══ Given entries ══

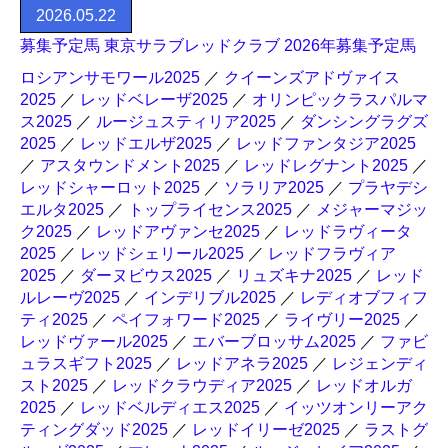
2026.05.22
募集予定馬 東京サラブレッドクラブ 2026年募集予定馬
ロシアンサモワール2025
／
クイーンズアドヴァイス
2025
／
レッドベレーザ2025
／
オリンピックラスパルマ
ス2025
／
ルージュスティリア2025
／
ダンシングラグズ
2025
／
レッドエルザ2025
／
レッドファンタジア2025
／
アスタウンドメント2025
／
レッドレグナント2025
／
レッドシャーロット2025
／
ソラリア2025
／
プラヤデシ
エルタ2025
／
トップライセンス2025
／
メジャーマジッ
ク2025
／
レッドアヴァンセ2025
／
レッドラヴィータ
2025
／
レッドシェリール2025
／
レッドフラヴィア
2025
／
ダーヌビウス2025
／
リュズキナ2025
／
レッド
ルレーヴ2025
／
インデリブル2025
／
レディオブフィフ
ティ2025
／
ペイフォワード2025
／
ライヴリー2025
／
レッドヴァール2025
／
エバーブロッサム2025
／
ファビ
ュラスギフト2025
／
レッドアネラ2025
／
レジェンディ
スト2025
／
レッドクラウディア2025
／
レッドオルガ
2025
／
レッドベルディエス2025
／
イッツオンリーアク
ティングダッド2025
／
レッドイリーゼ2025
／
ラストグ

═══

Your answer must be an exact copy of the records, without the pictures.

2026.05.22
募集予定馬 東京サラブレッドクラブ 2026年募集予定馬
ロシアンサモワール2025
／
クイーンズアドヴァイス
2025
／
レッドベレーザ2025
／
オリンピックラスパルマ
ス2025
／
ルージュスティリア2025
／
ダンシングラグズ
2025
／
レッドエルザ2025
／
レッドファンタジア2025
／
アスタウンドメント2025
／
レッドレグナント2025
／
レッドシャーロット2025
／
ソラリア2025
／
プラヤデシ
エルタ2025
／
トップライセンス2025
／
メジャーマジッ
ク2025
／
レッドアヴァンセ2025
／
レッドラヴィータ
2025
／
レッドシェリール2025
／
レッドフラヴィア
2025
／
ダーヌビウス2025
／
リュズキナ2025
／
レッド
ルレーヴ2025
／
インデリブル2025
／
レディオブフィフ
ティ2025
／
ペイフォワード2025
／
ライヴリー2025
／
レッドヴァール2025
／
エバーブロッサム2025
／
ファビ
ュラスギフト2025
／
レッドアネラ2025
／
レジェンディ
スト2025
／
レッドクラウディア2025
／
レッドオルガ
2025
／
レッドベルディエス2025
／
イッツオンリーアク
ティングダッド2025
／
レッドイリーゼ2025
／
ラストグ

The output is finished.